The second thing we need is in the verses our Gospel reading skips over and saves for next week. With apologies to Pat who’s preaching next week, I’ll give you a sneak peek. In vv 31-33, Jesus talks about the kingdom of heaven being like a mustard seed that grows into a disproportionately bigger tree and that the kingdom is like yeast in flour, working invisibly to make a dough grow and rise. But why insert these two parables in between the parable of the wheat and weeds and its interpretation? I think it’s because Jesus wants to teach us that when we believe in him, we become citizens of the kingdom of heaven, and the innate goodness that God sowed at the beginning of creation and of our individual lives grows like a mustard seed and spreads like rising bread. There is so much evil and suffering around us and always the potential for evil within us, but as Christians, we know there is also the hope of goodness, truth, and beauty that outstrips evil and the suffering it causes. Finally, although we can’t fully understand how it will work, I think the parable of the wheat and the weeds tells us that in the End-with-a-capital-E, we will be refined, the sin within us purified, and we will be the righteous creation God intended all along, through Her everlasting grace. I think that is the glory that will be revealed to us.
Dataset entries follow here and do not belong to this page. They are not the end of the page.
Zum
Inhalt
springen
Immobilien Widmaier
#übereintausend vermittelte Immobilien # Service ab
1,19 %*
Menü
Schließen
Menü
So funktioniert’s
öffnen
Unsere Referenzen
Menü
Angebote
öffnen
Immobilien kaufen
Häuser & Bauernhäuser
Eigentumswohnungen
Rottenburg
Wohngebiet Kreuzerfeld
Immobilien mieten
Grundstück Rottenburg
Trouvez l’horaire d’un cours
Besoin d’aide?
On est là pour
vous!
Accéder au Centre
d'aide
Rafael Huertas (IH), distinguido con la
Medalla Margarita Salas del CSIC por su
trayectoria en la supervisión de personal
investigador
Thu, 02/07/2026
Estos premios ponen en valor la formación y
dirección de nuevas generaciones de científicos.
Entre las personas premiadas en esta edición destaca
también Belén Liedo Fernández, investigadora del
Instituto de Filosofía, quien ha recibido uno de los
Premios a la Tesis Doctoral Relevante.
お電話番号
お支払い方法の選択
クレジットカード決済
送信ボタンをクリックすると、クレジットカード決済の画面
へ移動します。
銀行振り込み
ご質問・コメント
But maybe you’re still wondering: “What is the kingdom of heaven really like, especially during this bleak time?” Well, the kingdom of heaven is like a Greater Boston Interfaith Organization rally for police reform on the steps of the Statehouse on Friday. What is the kingdom of heaven like? It is like 4 of our St. Paul’s youth learning and sharing their wisdom about racism with our bishops a few weeks ago. The kingdom of heaven is like this community finding ways to come together despite the need for physical distance, a church that refuses to let the overturning of our normal life overturn our faith.
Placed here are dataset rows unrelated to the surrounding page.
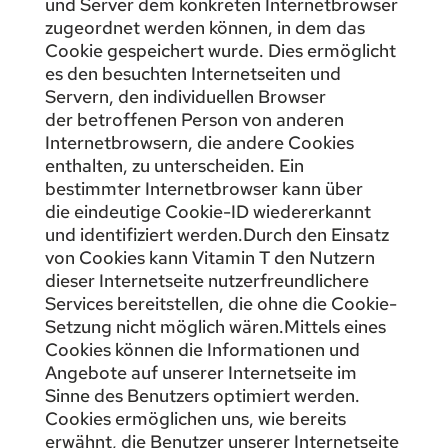
und Server dem konkreten Internetbrowser
zugeordnet werden können, in dem das
Cookie gespeichert wurde. Dies ermöglicht
es den besuchten Internetseiten und
Servern, den individuellen Browser
der betroffenen Person von anderen
Internetbrowsern, die andere Cookies
enthalten, zu unterscheiden. Ein
bestimmter Internetbrowser kann über
die eindeutige Cookie-ID wiedererkannt
und identifiziert werden.Durch den Einsatz
von Cookies kann Vitamin T den Nutzern
dieser Internetseite nutzerfreundlichere
Services bereitstellen, die ohne die Cookie-
Setzung nicht möglich wären.Mittels eines
Cookies können die Informationen und
Angebote auf unserer Internetseite im
Sinne des Benutzers optimiert werden.
Cookies ermöglichen uns, wie bereits
erwähnt, die Benutzer unserer Internetseite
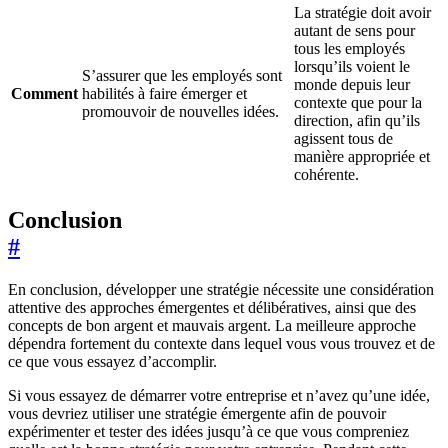
La stratégie doit avoir
autant de sens pour
tous les employés
lorsqu’ils voient le
S’assurer que les employés sont
monde depuis leur
Comment
habilités à faire émerger et
contexte que pour la
promouvoir de nouvelles idées.
direction, afin qu’ils
agissent tous de
manière appropriée et
cohérente.
Conclusion
#
En conclusion, développer une stratégie nécessite une considération
attentive des approches émergentes et délibératives, ainsi que des
concepts de bon argent et mauvais argent. La meilleure approche
dépendra fortement du contexte dans lequel vous vous trouvez et de
ce que vous essayez d’accomplir.
Si vous essayez de démarrer votre entreprise et n’avez qu’une idée,
vous devriez utiliser une stratégie émergente afin de pouvoir
expérimenter et tester des idées jusqu’à ce que vous compreniez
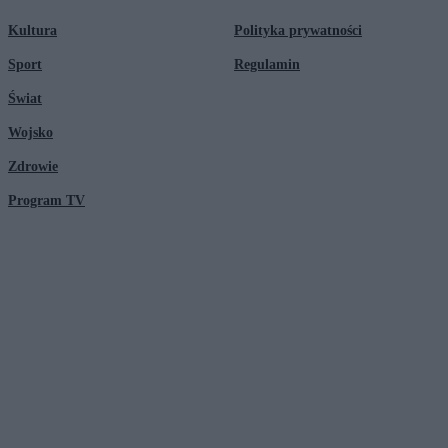
Kultura
Polityka prywatności
Sport
Regulamin
Świat
Wojsko
Zdrowie
Program TV
© 2026 Kanał Zero Spółka Akcyjna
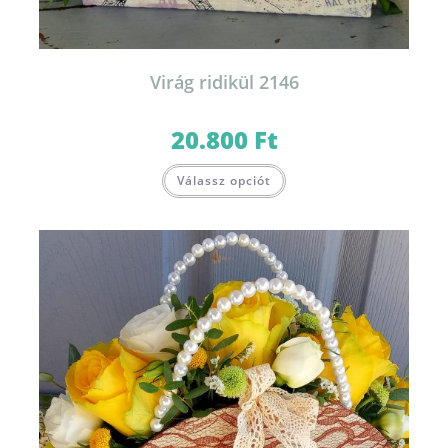
Virág ridikül 2146
20.800
Ft
Válassz opciót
So my friends, let the good wheat that is planted within us grow. Let love, hope, peace, and joy grow faster within us than the zizanía of selfishness, pride, or envy. Let us trust that God has a plan for this world that They created and love so much. And as Paul invites us, let us place our hope in what we can not see, in God’s abundant grace that is redeeming us and all creation as we wait and work with patience. Amen.